The most visible of them, Syracuse University College of Law, was supposed to get its program off the ground this month. But its petition to the ABA was shot down last spring in a way that led to the collapse of its high-profile partnership with 2U, the publicly traded company that helps selective institutions take their academic programs online, "Inside Digital Learning" has learned.
Syracuse officials confirmed the ABA's rejection (for reasons that neither they nor anyone else interviewed for this article would characterize) and the disintegration of the deal with 2U. But Dean Craig Boise said in a statement that Syracuse still plans to pursue an online J.D. with "substantial live instruction online … not simply a condensed weekend format" like the other recently announced hybrid programs.
Two other law schools also had their petitions for "variances" (as the ABA calls them) rejected, according to ABA materials: Rutgers University School of Law and Vermont School of Law.
But in November the law school accreditor (in an under-the-radar decision that went mostly unreported) approved Southwestern Law School's request for a waiver similar to Mitchell Hamline's. Southwestern, which is working with a technology company called Blueprint Learning Systems, expects to get its program up and running next year. (The University of Dayton School of Law has also requested a variance, according to the ABA site.)
The mixed results about the fates of law schools seeking to expand their online footprints left some legal education observers uncertain about the prospects for online and other innovations in legal education. The ABA is expected to consider as soon as next month some loosening of its rules on online learning, but exactly how remains unclear.
The State of Play
At a time when nearly a third of all college students take at least one course online, and the number of fully online degrees and programs is growing slowly but steadily, digital formats have been slower to penetrate legal education.
The ABA is a major reason why.
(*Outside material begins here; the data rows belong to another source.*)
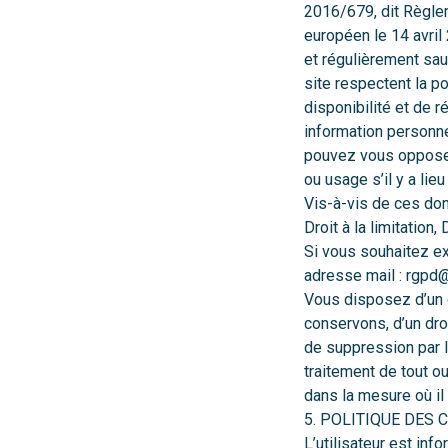
2016/679, dit Règle
européen le 14 avri
et régulièrement sau
site respectent la po
disponibilité et de 
information personne
pouvez vous opposer 
ou usage s’il y a li
Vis-à-vis de ces donn
Droit à la limitation, 
Si vous souhaitez ex
adresse mail :
rgpd@p
Vous disposez d’un 
conservons, d’un droi
de suppression par la
traitement de tout o
dans la mesure où il 
5. POLITIQUE DES 
L’utilisateur est inf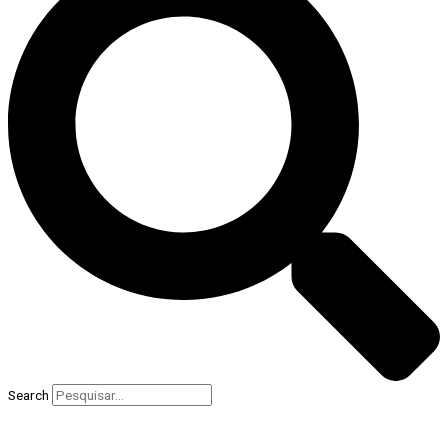
Search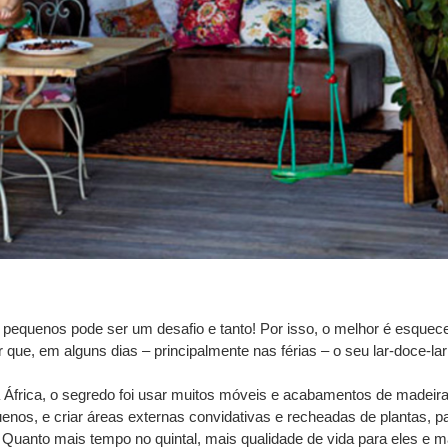
equenos pode ser um desafio e tanto! Por isso, o melhor é esquece
 que, em alguns dias – principalmente nas férias – o seu lar-doce-lar
a África, o segredo foi usar muitos móveis e acabamentos de madeir
uenos, e criar áreas externas convidativas e recheadas de plantas, p
. Quanto mais tempo no quintal, mais qualidade de vida para eles e m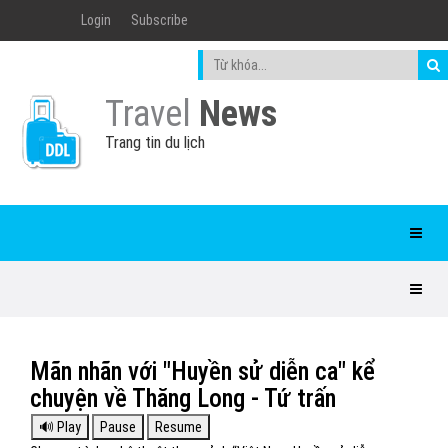
Login
Subscribe
Travel
News
Trang tin du lịch
Mãn nhãn với "Huyền sử diễn ca" kể
chuyện về Thăng Long - Tứ trấn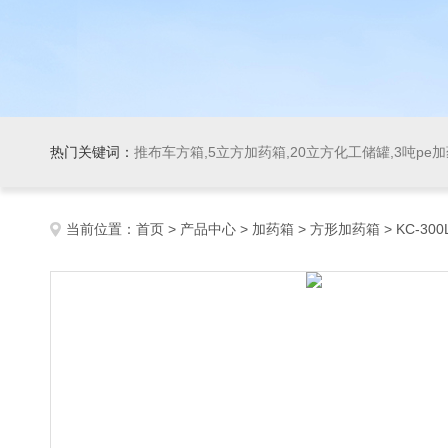
热门关键词：
推布车方箱,5立方加药箱,20立方化工储罐,3吨pe
当前位置：
首页
>
产品中心
>
加药箱
>
方形加药箱
> KC-3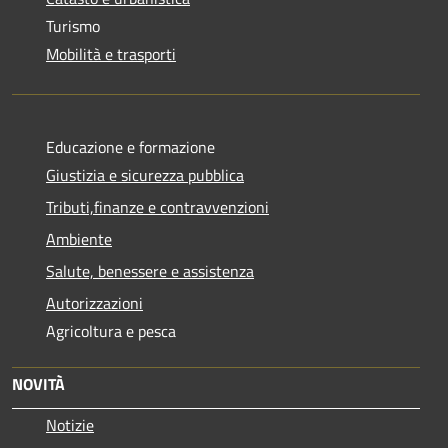
Turismo
Mobilità e trasporti
Educazione e formazione
Giustizia e sicurezza pubblica
Tributi,finanze e contravvenzioni
Ambiente
Salute, benessere e assistenza
Autorizzazioni
Agricoltura e pesca
NOVITÀ
Notizie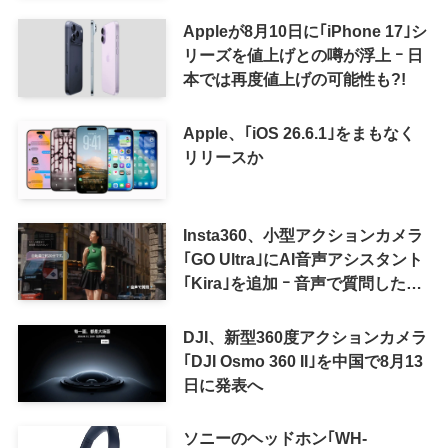
Appleが8月10日に｢iPhone 17｣シ
リーズを値上げとの噂が浮上 ｰ 日
本では再度値上げの可能性も?!
Apple、｢iOS 26.6.1｣をまもなく
リリースか
Insta360、小型アクションカメラ
｢GO Ultra｣にAI音声アシスタント
｢Kira｣を追加 ｰ 音声で質問した
り、リアルタイム翻訳などが利用
可能に
DJI、新型360度アクションカメラ
｢DJI Osmo 360 II｣を中国で8月13
日に発表へ
ソニーのヘッドホン｢WH-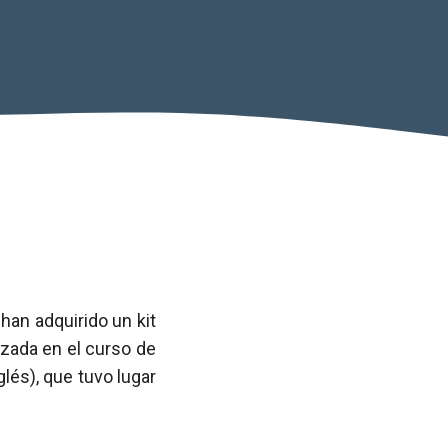
han adquirido un kit
izada en el curso de
lés), que tuvo lugar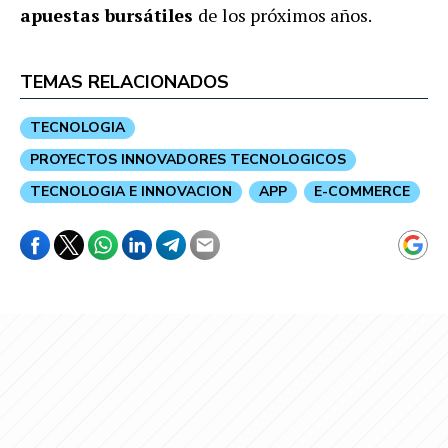
apuestas bursátiles
de los próximos años.
TEMAS RELACIONADOS
TECNOLOGIA
PROYECTOS INNOVADORES TECNOLOGICOS
TECNOLOGIA E INNOVACION
APP
E-COMMERCE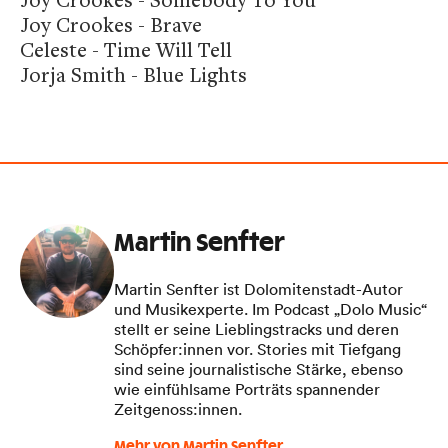
Joy Crookes - Brave
Celeste - Time Will Tell
Jorja Smith - Blue Lights
Martin Senfter
Martin Senfter ist Dolomitenstadt-Autor
und Musikexperte. Im Podcast „Dolo Music“
stellt er seine Lieblingstracks und deren
Schöpfer:innen vor. Stories mit Tiefgang
sind seine journalistische Stärke, ebenso
wie einfühlsame Porträts spannender
Zeitgenoss:innen.
Mehr von Martin Senfter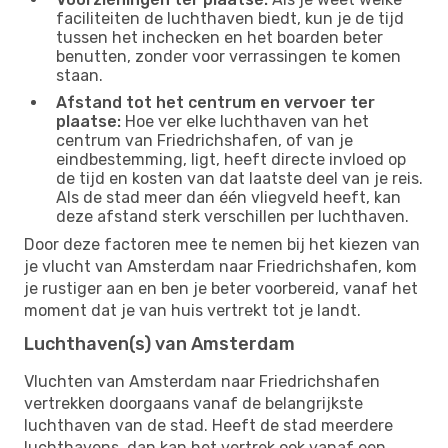
faciliteiten de luchthaven biedt, kun je de tijd
tussen het inchecken en het boarden beter
benutten, zonder voor verrassingen te komen
staan.
Afstand tot het centrum en vervoer ter
plaatse:
Hoe ver elke luchthaven van het
centrum van Friedrichshafen, of van je
eindbestemming, ligt, heeft directe invloed op
de tijd en kosten van dat laatste deel van je reis.
Als de stad meer dan één vliegveld heeft, kan
deze afstand sterk verschillen per luchthaven.
Door deze factoren mee te nemen bij het kiezen van
je vlucht van Amsterdam naar Friedrichshafen, kom
je rustiger aan en ben je beter voorbereid, vanaf het
moment dat je van huis vertrekt tot je landt.
Luchthaven(s) van Amsterdam
Vluchten van Amsterdam naar Friedrichshafen
vertrekken doorgaans vanaf de belangrijkste
luchthaven van de stad. Heeft de stad meerdere
luchthavens, dan kan het vertrek ook vanaf een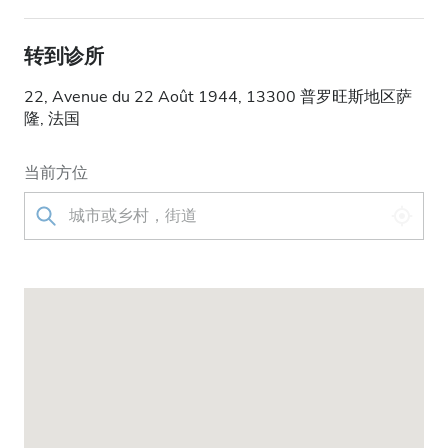
转到诊所
22, Avenue du 22 Août 1944, 13300 普罗旺斯地区萨
隆, 法国
当前方位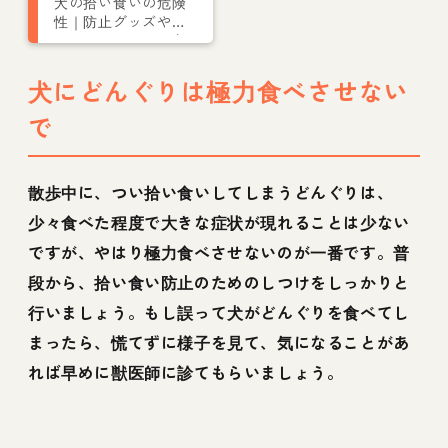
犬の拾い食いの危険
性｜防止グッズやし
つけ・やめさせる方
法をトレーナーが解
説
犬にどんぐりは極力食べさせない
で
散歩中に、つい拾い食いしてしまうどんぐりは、
少々食べた程度で大きな症状が現れることは少ない
ですが、やはり極力食べさせないのが一番です。普
段から、拾い食い防止のためのしつけをしっかりと
行いましょう。もし誤って犬がどんぐりを食べてし
まったら、慌てずに様子を見て、気になることがあ
れば早めに獣医師に診てもらいましょう。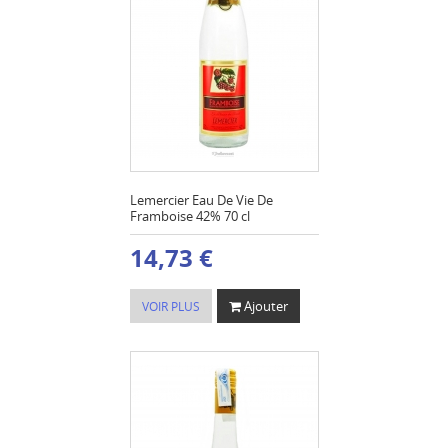
Lemercier Eau De Vie De
Framboise 42% 70 cl
14,73 €
Ajouter
VOIR PLUS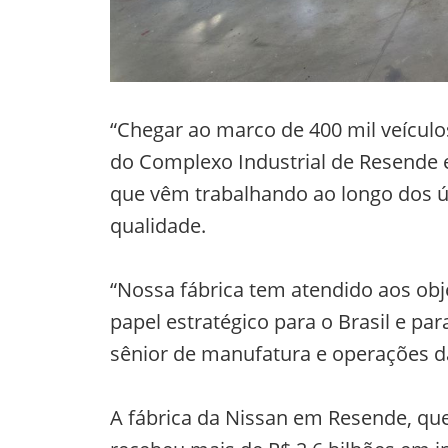
“Chegar ao marco de 400 mil veícul
do Complexo Industrial de Resende e
que vêm trabalhando ao longo dos ú
qualidade.
“Nossa fábrica tem atendido aos ob
papel estratégico para o Brasil e pa
sênior de manufatura e operações da
A fábrica da Nissan em Resende, qu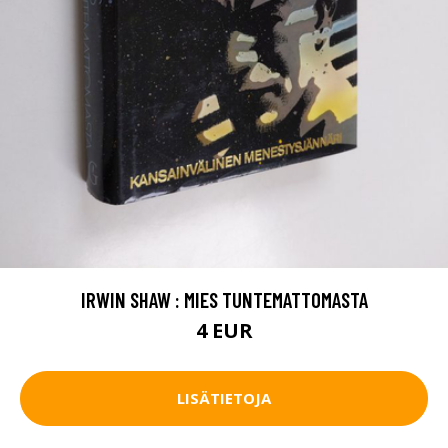
IRWIN SHAW : MIES TUNTEMATTOMASTA
4 EUR
LISÄTIETOJA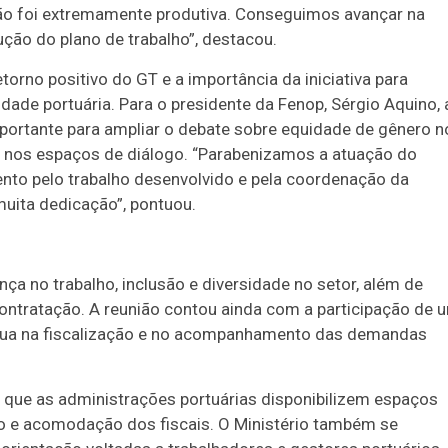
nião foi extremamente produtiva. Conseguimos avançar na
ução do plano de trabalho”, destacou.
rno positivo do GT e a importância da iniciativa para
dade portuária. Para o presidente da Fenop, Sérgio Aquino, 
ortante para ampliar o debate sobre equidade de gênero n
es nos espaços de diálogo. “Parabenizamos a atuação do
nto pelo trabalho desenvolvido e pela coordenação da
uita dedicação”, pontuou.
 no trabalho, inclusão e diversidade no setor, além de
ontratação. A reunião contou ainda com a participação de 
tua na fiscalização e no acompanhamento das demandas
e que as administrações portuárias disponibilizem espaços
o e acomodação dos fiscais. O Ministério também se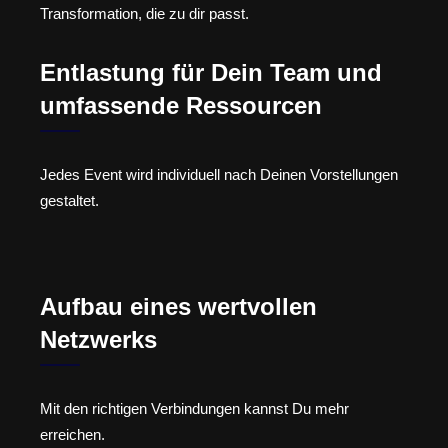
Transformation, die zu dir passt.
Entlastung für Dein Team und
umfassende Ressourcen
Jedes Event wird individuell nach Deinen Vorstellungen
gestaltet.
Aufbau eines wertvollen
Netzwerks
Mit den richtigen Verbindungen kannst Du mehr
erreichen.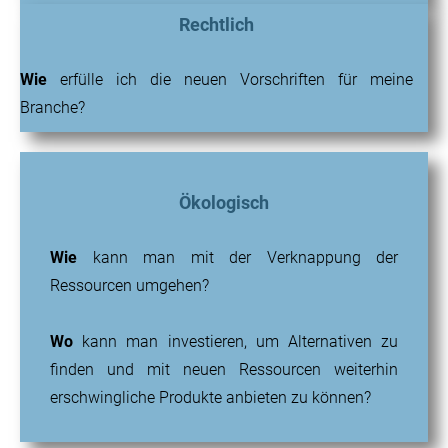
Rechtlich
Wie
erfülle ich die neuen Vorschriften für meine
Branche?
Ökologisch
Wie
kann man mit der Verknappung der
Ressourcen umgehen?
Wo
kann man investieren, um Alternativen zu
finden und mit neuen Ressourcen weiterhin
erschwingliche Produkte anbieten zu können?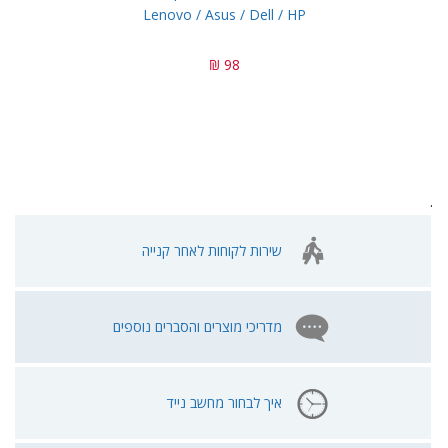
Lenovo / Asus / Dell / HP
98 ₪
.
שירות לקוחות לאחר קנייה
מדריכי מוצרים והסברים נוספים
איך לבחור מחשב נייד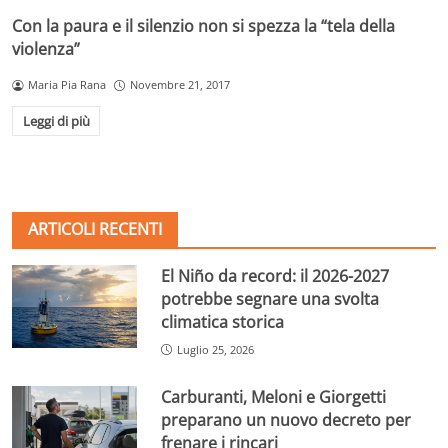
Con la paura e il silenzio non si spezza la “tela della
violenza”
Maria Pia Rana
Novembre 21, 2017
Leggi di più
ARTICOLI RECENTI
El Niño da record: il 2026-2027
potrebbe segnare una svolta
climatica storica
Luglio 25, 2026
Carburanti, Meloni e Giorgetti
preparano un nuovo decreto per
frenare i rincari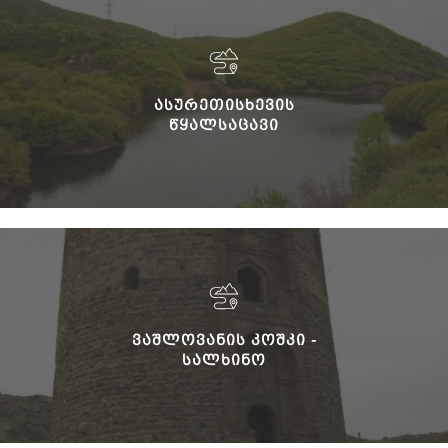
ᲐᲡᲣᲠᲔᲗᲘᲡᲮᲔᲕᲘᲡ
ᲬᲧᲐᲚᲡᲐᲪᲐᲕᲘ
ᲕᲐᲨᲚᲝᲕᲐᲜᲘᲡ ᲙᲝᲨᲙᲘ -
ᲡᲐᲚᲮᲘᲜᲝ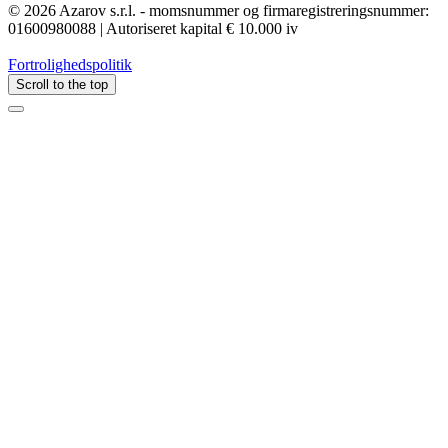
© 2026 Azarov s.r.l. - momsnummer og firmaregistreringsnummer:
01600980088 | Autoriseret kapital € 10.000 iv
Fortrolighedspolitik
Scroll to the top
Although a small number of fully online law programs exist without ABA approval, institutions that seek accreditation need to tailor their programs to a set of standards that have been in effect since 2002. The program itself needs to consist of at least 83 credits, but no more than 15 can be granted from pure distance education. Of the remaining credits, one-third of the course work can also be completed remotely.
Many law school educators have defended the ABA's (and the legal profession's) conservative approach to distance education, given legal education's heavy dependence on the Socratic method, which is difficult to replicate in non-face-to-face settings. Many legal educators also share the general concerns about quality that skeptics of online learning have about many levels of education.
But advocates for nontraditional modes of delivery in legal education say the time is right for more experimentation in reaching students -- and not just because many law schools have seen enrollment declines amid escalating student debt and growing doubts about the value of a law degree.
"Part of our mission is to expand access to legal education, and we're delighted that by having this hybrid program we're enabling [access for] nontraditional students," said Mark C. Gordon, president and dean of Mitchell Hamline.
Early indicators from the Mitchell Hamline experience are positive, Gordon said. While acknowledging that it's too early for arguably the most important pieces of evidence -- the bar passage and job placement rates that are top of mind for people accumulating many tens of thousands of dollars of debt -- Gordon said that students in the hybrid program are showing learning outcomes equivalent to or better than those of their peers in the traditional brick-and-mortar program. Student and faculty satisfaction are strong, too, he said.
Catherine L. Carpenter, academic dean of Southwestern Law's fledgling hybrid-online program and the Hon. Arleigh M. Woods and William T. Woods Professor of Law there, said school officials were excited about becoming just the second program to win ABA approval for a true hybrid J.D. program -- and believe their approach has the potential to "be good not only for us, but for legal education."
Southwestern, which focuses on making legal education accessible to diverse populations, Carpenter said, has built its digital expertise through an online L.L.M. in entertainment law and its professors' significant embrace of the flipped classroom throughout the curriculum. The hybrid J.D., built on the principles of learning science and "microlearning," can improve on Socratic dialogue, she said.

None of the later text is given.